Вновь игру свою начните,
И, я верю, чудо повторится.
Если б знали вы, учитель,
Как вам верит ваша ученица…

Внезапно Оля увидела большое зеркало, в которое несколько минут назад смотрелся седой мужчина, и свое собственное отражение в нем: раздетая донага, насмерть перепуганная девчонка, с каким-то несуразным бантом в волосах, в белых школьных гольфах – и с огромным дробовиком в руке! Сдавленное «ух!» вырвалось у нее. Она как-то разом обмякла, села прямо на пол – и зарыдала, завыла в голос.

Сколько она так просидела, девушка не знала. Истерика закончилась так же внезапно, как и началась. Оля обнаружила себя лежащей в том же углу, в обнимку с Катей, и обе они оказались закутаны с головой половичком, словно хотели сбежать, скрыться из этого страшного мира; чтобы пришел кто-то сильный и в одно мгновение перенес их обеих туда, где много яркого солнца, где зелень пальм, голубизна бассейнов, где люди расслабленно-ленивы, богаты, ухоженны и добры, как кастрированные псы. Оля знала такое место: Санта-Барбара.
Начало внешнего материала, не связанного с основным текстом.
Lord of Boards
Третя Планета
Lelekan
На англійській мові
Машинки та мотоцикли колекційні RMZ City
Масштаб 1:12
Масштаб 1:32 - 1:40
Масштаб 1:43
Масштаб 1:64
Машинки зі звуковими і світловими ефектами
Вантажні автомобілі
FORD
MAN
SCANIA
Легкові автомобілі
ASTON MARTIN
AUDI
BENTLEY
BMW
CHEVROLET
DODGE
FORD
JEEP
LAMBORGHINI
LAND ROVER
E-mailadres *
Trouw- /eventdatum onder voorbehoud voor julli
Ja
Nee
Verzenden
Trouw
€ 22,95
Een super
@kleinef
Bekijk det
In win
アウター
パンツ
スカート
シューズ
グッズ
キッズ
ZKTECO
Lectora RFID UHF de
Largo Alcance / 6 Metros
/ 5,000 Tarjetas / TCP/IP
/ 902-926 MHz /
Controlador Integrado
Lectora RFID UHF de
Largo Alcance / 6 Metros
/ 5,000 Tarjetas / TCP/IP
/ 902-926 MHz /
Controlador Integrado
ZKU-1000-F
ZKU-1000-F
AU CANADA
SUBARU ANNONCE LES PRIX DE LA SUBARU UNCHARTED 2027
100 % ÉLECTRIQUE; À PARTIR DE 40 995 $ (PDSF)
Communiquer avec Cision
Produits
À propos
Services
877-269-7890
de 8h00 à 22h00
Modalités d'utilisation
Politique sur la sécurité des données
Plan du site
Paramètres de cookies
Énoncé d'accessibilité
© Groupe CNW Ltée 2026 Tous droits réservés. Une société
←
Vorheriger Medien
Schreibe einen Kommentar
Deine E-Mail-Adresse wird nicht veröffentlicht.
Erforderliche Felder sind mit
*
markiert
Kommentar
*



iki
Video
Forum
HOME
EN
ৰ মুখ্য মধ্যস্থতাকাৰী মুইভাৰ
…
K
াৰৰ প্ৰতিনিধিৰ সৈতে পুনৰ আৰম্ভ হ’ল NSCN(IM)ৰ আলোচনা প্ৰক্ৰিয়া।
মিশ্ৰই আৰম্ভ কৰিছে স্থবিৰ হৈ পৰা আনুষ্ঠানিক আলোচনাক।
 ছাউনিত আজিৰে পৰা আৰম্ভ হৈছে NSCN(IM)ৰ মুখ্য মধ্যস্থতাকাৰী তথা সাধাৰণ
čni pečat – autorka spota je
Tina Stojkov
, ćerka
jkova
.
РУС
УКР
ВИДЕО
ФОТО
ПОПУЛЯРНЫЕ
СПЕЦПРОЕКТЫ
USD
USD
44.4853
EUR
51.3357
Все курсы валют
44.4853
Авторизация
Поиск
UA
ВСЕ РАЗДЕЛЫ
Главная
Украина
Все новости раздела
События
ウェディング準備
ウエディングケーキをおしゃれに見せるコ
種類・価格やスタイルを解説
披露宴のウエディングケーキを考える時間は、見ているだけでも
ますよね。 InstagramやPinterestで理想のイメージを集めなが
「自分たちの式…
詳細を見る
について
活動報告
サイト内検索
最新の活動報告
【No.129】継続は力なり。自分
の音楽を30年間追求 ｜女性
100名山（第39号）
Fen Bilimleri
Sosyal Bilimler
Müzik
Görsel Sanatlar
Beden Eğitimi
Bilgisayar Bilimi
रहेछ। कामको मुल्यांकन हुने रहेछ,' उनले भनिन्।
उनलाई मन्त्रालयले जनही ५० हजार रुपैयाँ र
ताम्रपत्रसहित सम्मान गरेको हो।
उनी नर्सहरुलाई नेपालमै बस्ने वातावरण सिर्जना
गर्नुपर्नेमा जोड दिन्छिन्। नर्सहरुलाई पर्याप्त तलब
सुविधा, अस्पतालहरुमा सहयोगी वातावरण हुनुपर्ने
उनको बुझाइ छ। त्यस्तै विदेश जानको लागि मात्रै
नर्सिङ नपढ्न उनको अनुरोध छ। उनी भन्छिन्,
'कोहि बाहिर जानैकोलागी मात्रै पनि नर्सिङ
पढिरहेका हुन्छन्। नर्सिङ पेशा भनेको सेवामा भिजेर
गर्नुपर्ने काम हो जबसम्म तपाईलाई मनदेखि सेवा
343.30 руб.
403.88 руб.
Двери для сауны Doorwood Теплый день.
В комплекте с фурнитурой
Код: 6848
Разозлившись на себя сверх всякой меры, она одним движением вскочила на ноги, выдрала из волос дурацкий бант, подошла к шкафу, распахнула, вытащила обтрепанные вельветовые джинсы, надела прямо на голое тело, порылась, нашла еще одни, хлопковые, бросила товарке, прикрикнула зло:

– Ну что расселась, как клуша! Одевайся! Рвать когти надо!

– Что?

– Сматываться, поняла! Бежать!

– Бежать? Куда?

– Тебе – к папе с мамой, целка недоделанная, вот куда! Хлебнула блатной романтики по самое не хочу, и вали!

– А ты?

– А я – куда глаза глядят. – Ольга зло глянула на Катю, прикрикнула хлестко:

– Ну!

Девчонку словно кнутом протянули вдоль спины: вскочила, путаясь, натянула трусики, потом штаны, влезла в брошенную ковбойку.

– А все – впору, – растерянно произнесла она.

– Дура, – незлобно ругнулась Ольга. – Вещи-то мои. А Папа толстых не любил.

Сама она уже оделась. Поискала глазами, наклонилась, подобрала миниатюрный никелированный «смит-и-вессон», проверила барабан, засунула револьвер за пояс.

– Зачем это? – пролепетала побледневшая Катя.

– Застрелиться! – огрызнулась Ольга, гибко наклонилась, подхватила с пола дробовик, клацнула затвором, взяла оружие наперевес и сторожко, словно босиком пробиралась по битому стеклу, двинулась прочь из комнаты.

– Держись за мной, поняла? – велела она девушке. – Только не ори, ладно?

Захочется блевать – рыгай сразу, не бегай по углам.

– Чего? – переспросила было Катя и в ту же секунду, увидев развороченный взрывом труп одного из нападавших, поперхнулась, согнулась пополам, рухнула на колени.

– Ну ты, не очень-то… Пора!

Катя только кивнула, встала на ноги и, держась за руку подруги, побрела за ней слепо, стараясь больше не глядеть ни на что.

Кое-как они вышли во двор. Ночь была прохладной, с моря дул крепчающий бриз, предвещавший непогоду и шторм.

– И что дальше? – одними губами спросила Катя.

– Машин навалом. Сядем и отвалим. Оля пошла было к одному из джипов и тут же села на землю, словно силы разом оставили ее.

– Ты что? – наклонилась теперь над ней Катя.

– Ничего, – ответила Ольга, глядя прямо перед собой невидящим взглядом.

– Не сиди. Сама же сказала… Нужно уходить отсюда.

– Куда?

– Ну, найдем куда! Ко мне поедем. Мать уже накушалась в лоскуты, бабка у меня парализованная, никто ничего… До завтра перебедуем, а там – видно будет.

Оля тряхнула головой, словно приходя в себя, глянула на Катю, скривилась:

– Картина битвы мне ясна. Девочка из, неблагополучной семьи. За этой, как ее… за чертой бедности, И девочке захотелось колготки эластик, шубку и золотое кольцо. В нос.